## Exercise materials
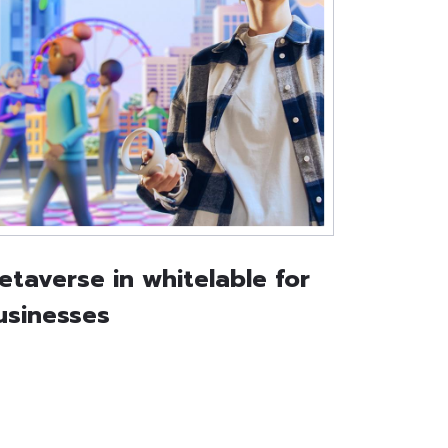
etaverse in whitelable for
usinesses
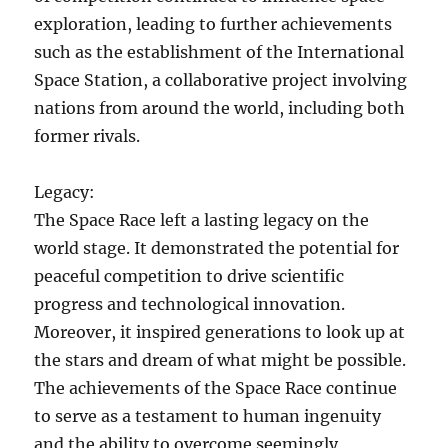
exploration, leading to further achievements
such as the establishment of the International
Space Station, a collaborative project involving
nations from around the world, including both
former rivals.
Legacy:
The Space Race left a lasting legacy on the
world stage. It demonstrated the potential for
peaceful competition to drive scientific
progress and technological innovation.
Moreover, it inspired generations to look up at
the stars and dream of what might be possible.
The achievements of the Space Race continue
to serve as a testament to human ingenuity
and the ability to overcome seemingly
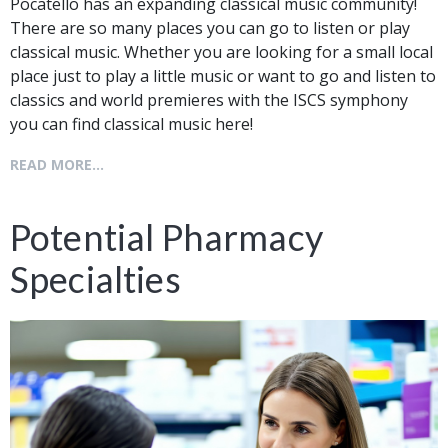
Pocatello has an expanding classical music community!
There are so many places you can go to listen or play
classical music. Whether you are looking for a small local
place just to play a little music or want to go and listen to
classics and world premieres with the ISCS symphony
you can find classical music here!
READ MORE...
Potential Pharmacy
Specialties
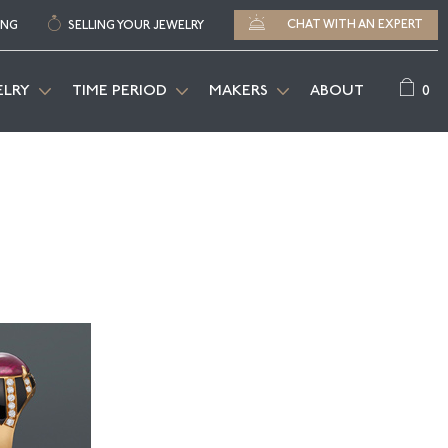
CHAT WITH AN EXPERT
ING
SELLING YOUR JEWELRY
0
ELRY
TIME PERIOD
MAKERS
ABOUT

## Task objective
Your answer should be each line from the preceding material in which the word "music" occurs.

## Answer box
Pocatello has an expanding classical music community!
classical music. Whether you are looking for a small local
place just to play a little music or want to go and listen to
you can find classical music here!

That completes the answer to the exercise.